All but four of Ford Motor Co.'s roughly 3,100 U.S. dealers have signed up for a points-based customer rewards program through the FordPass app that will roll out this year.
The automaker last year announced vague plans for a future rewards program that's part of a larger focus on customer retention. Executives used their make meeting to reveal details about the program, which is expected to start as early as April.
The rewards system will include complimentary maintenance, and customers who sign up will receive $210 in service credits at their dealership. Customers can accumulate points for certain actions, which can be transferred to other dealerships. Dealers were told Ford would cover the cost.
"Dealers really get the importance of customer experience," Mark LaNeve, Ford's vice president of marketing, sales and service, told Automotive News. "This program will marry customers to the dealership."
Todd Dyer, chairman of the Ford National Dealer Council, said he's happy with how the program helps build a relationship between the customer and dealer.

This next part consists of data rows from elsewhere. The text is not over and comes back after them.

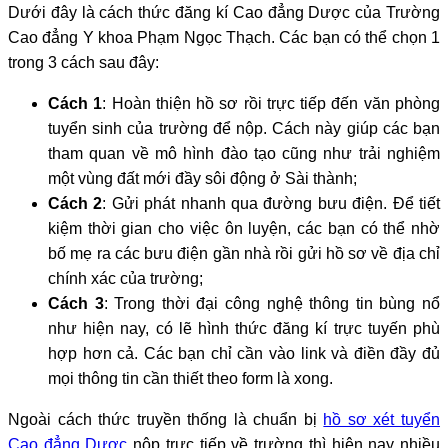
Dưới đây là cách thức đăng kí Cao đẳng Dược của Trường
Cao đẳng Y khoa Phạm Ngọc Thạch. Các bạn có thể chọn 1
trong 3 cách sau đây:
Cách 1
: Hoàn thiện hồ sơ rồi trực tiếp đến văn phòng
tuyển sinh của trường để nộp. Cách này giúp các bạn
tham quan về mô hình đào tạo cũng như trải nghiệm
một vùng đất mới đầy sôi động ở Sài thành;
Cách 2
: Gửi phát nhanh qua đường bưu điện. Để tiết
kiệm thời gian cho việc ôn luyện, các bạn có thể nhờ
bố mẹ ra các bưu điện gần nhà rồi gửi hồ sơ về địa chỉ
chính xác của trường;
Cách 3
: Trong thời đại công nghệ thông tin bùng nổ
như hiện nay, có lẽ hình thức đăng kí trực tuyến phù
hợp hơn cả. Các bạn chỉ cần vào link và điền đầy đủ
mọi thông tin cần thiết theo form là xong.
Ngoài cách thức truyền thống là chuẩn bị
hồ sơ xét tuyển
Cao đẳng Dược
nộp trực tiếp về trường thì hiện nay nhiều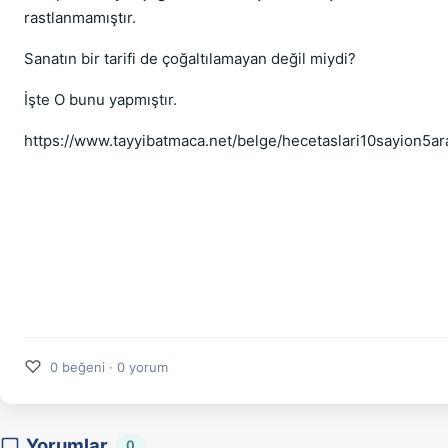
rastlanmamıştır.
Sanatın bir tarifi de çoğaltılamayan değil miydi?
İşte O bunu yapmıştır.
https://www.tayyibatmaca.net/belge/hecetaslari10sayion5ar
♡
0 beğeni · 0 yorum
Yorumlar
0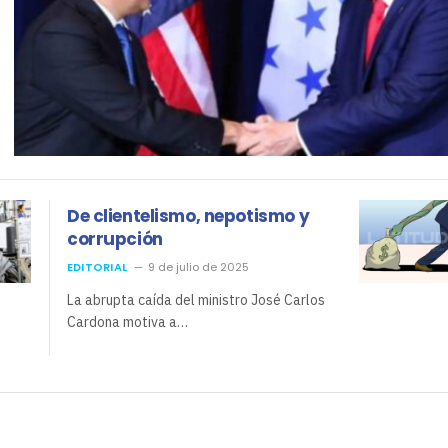
De clientelismo, nepotismo y
corrupción
EDITORIAL
9 de julio de 2025
La abrupta caída del ministro José Carlos
Cardona motiva a…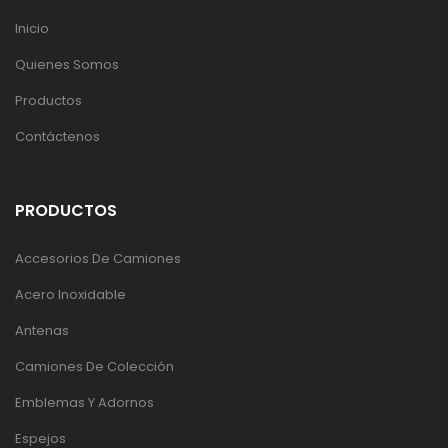
Inicio
Quienes Somos
Productos
Contáctenos
PRODUCTOS
Accesorios De Camiones
Acero Inoxidable
Antenas
Camiones De Colección
Emblemas Y Adornos
Espejos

"Consumers are going to come back to us for this," said Dyer, who owns Marshal Mize Ford in Hixson, Tenn.
In addition to customer experience, the 90-minute meeting focused on improving dealer profits, which dropped in 2018 compared with 2017. To help increase those figures in 2019, Ford is tweaking its floorplan assistance as a way to offset rising interest rates.
LaNeve noted that his presentation was virtually the same as that of Ford's dealer council chairman, a sign the factory and its retailers are on the same page.

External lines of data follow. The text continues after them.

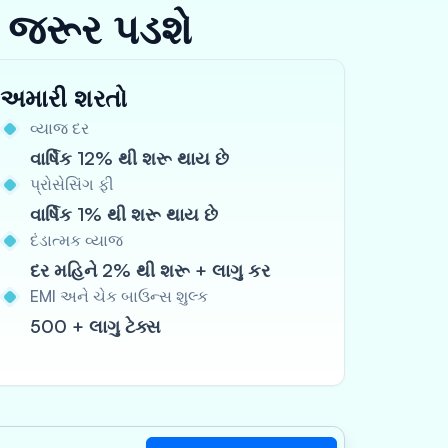
 જરૂર પડશે
અમારી શરતો
વ્યાજ દર
વાર્ષિક 12% થી શરૂ થાય છે
પ્રોસેસિંગ ફી
વાર્ષિક 1% થી શરૂ થાય છે
દંડાત્મક વ્યાજ
દર મહિને 2% થી શરૂ + લાગુ કર
EMI અને ચેક બાઉન્સ શુલ્ક
500 + લાગુ ટેક્સ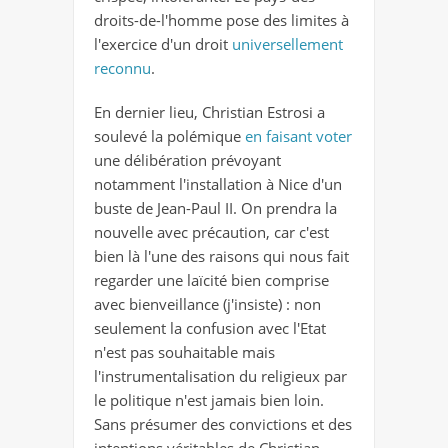
droits-de-l'homme pose des limites à
l'exercice d'un droit
universellement
reconnu
.
En dernier lieu, Christian Estrosi a
soulevé la polémique
en faisant voter
une délibération prévoyant
notamment l'installation à Nice d'un
buste de Jean-Paul II. On prendra la
nouvelle avec précaution, car c'est
bien là l'une des raisons qui nous fait
regarder une laïcité bien comprise
avec bienveillance (j'insiste) : non
seulement la confusion avec l'Etat
n'est pas souhaitable mais
l'instrumentalisation du religieux par
le politique n'est jamais bien loin.
Sans présumer des convictions et des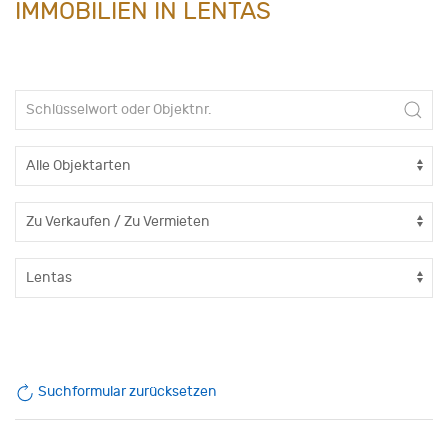
IMMOBILIEN IN LENTAS
Suchformular zurücksetzen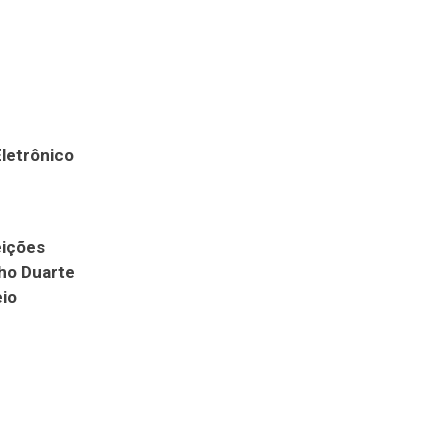
Eletrônico
eições
ho Duarte
eio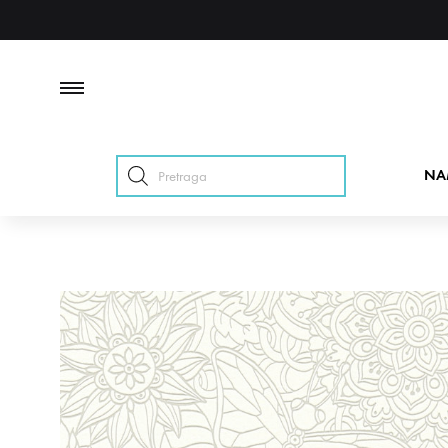
Products
NA
search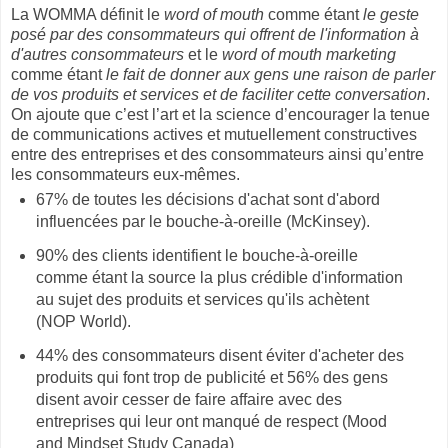
La WOMMA définit le
word of mouth
comme étant
le geste
posé par des consommateurs qui offrent de l'information à
d'autres consommateurs
et le
word of mouth marketing
comme étant
le fait de donner aux gens une raison de parler
de vos produits et services et de faciliter cette conversation
.
On ajoute que c’est l’art et la science d’encourager la tenue
de communications actives et mutuellement constructives
entre des entreprises et des consommateurs ainsi qu’entre
les consommateurs eux-mêmes.
67% de toutes les décisions d'achat sont d'abord
influencées par le bouche-à-oreille (McKinsey).
90% des clients identifient le bouche-à-oreille
comme étant la source la plus crédible d'information
au sujet des produits et services qu'ils achètent
(NOP World).
44% des consommateurs disent éviter d'acheter des
produits qui font trop de publicité et 56% des gens
disent avoir cesser de faire affaire avec des
entreprises qui leur ont manqué de respect (Mood
and Mindset Study Canada)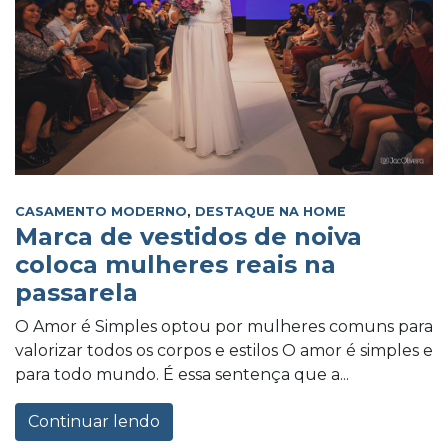
CASAMENTO MODERNO
,
DESTAQUE NA HOME
Marca de vestidos de noiva
coloca mulheres reais na
passarela
O Amor é Simples optou por mulheres comuns para
valorizar todos os corpos e estilos O amor é simples e
para todo mundo. É essa sentença que a...
Continuar lendo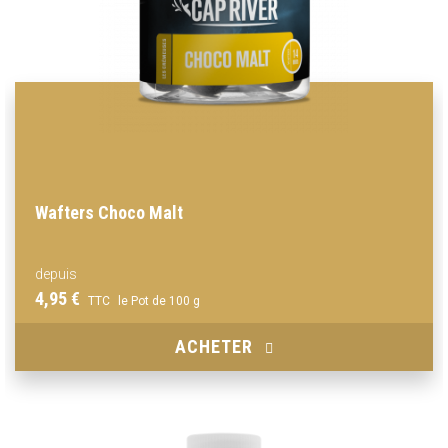
Wafters Choco Malt
depuis
4,95 €
TTC
le Pot de 100 g
ACHETER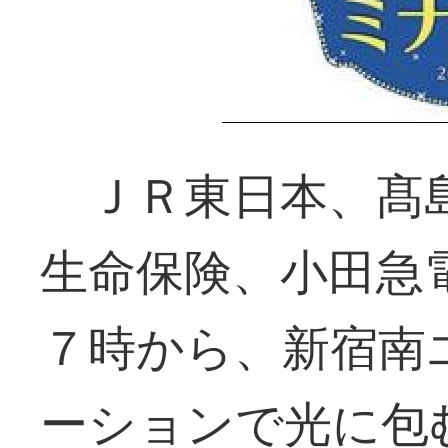
ＪＲ東日本、髙島
生命保険、小田急
７時から、新宿南
ーションで光に包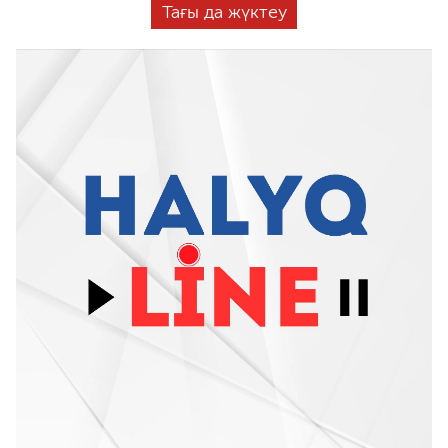
Тағы да жүктеу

"I've done 30 of these," LaNeve said after the meeting. "I've never seen that kind of alignment."
Dealers heard directly from Ford CEO Jim Hackett, who was attending his first NADA Show as CEO and vowed to sit down with more dealers and attend more meetings with them this year. Hackett was not as visible with dealers in his early days as CEO, but has increasingly made a point to meet with them, including a nearly week-long gathering last October in Las Vegas.
Ford did not show dealers any photos of future product, although most saw the brand's upcoming models at some point last year after they had asked for more transparency.
"I think our relationship is really, really strong," said Kumar Galhotra, Ford's president of North America. "That's not an accident. It's a lot of work."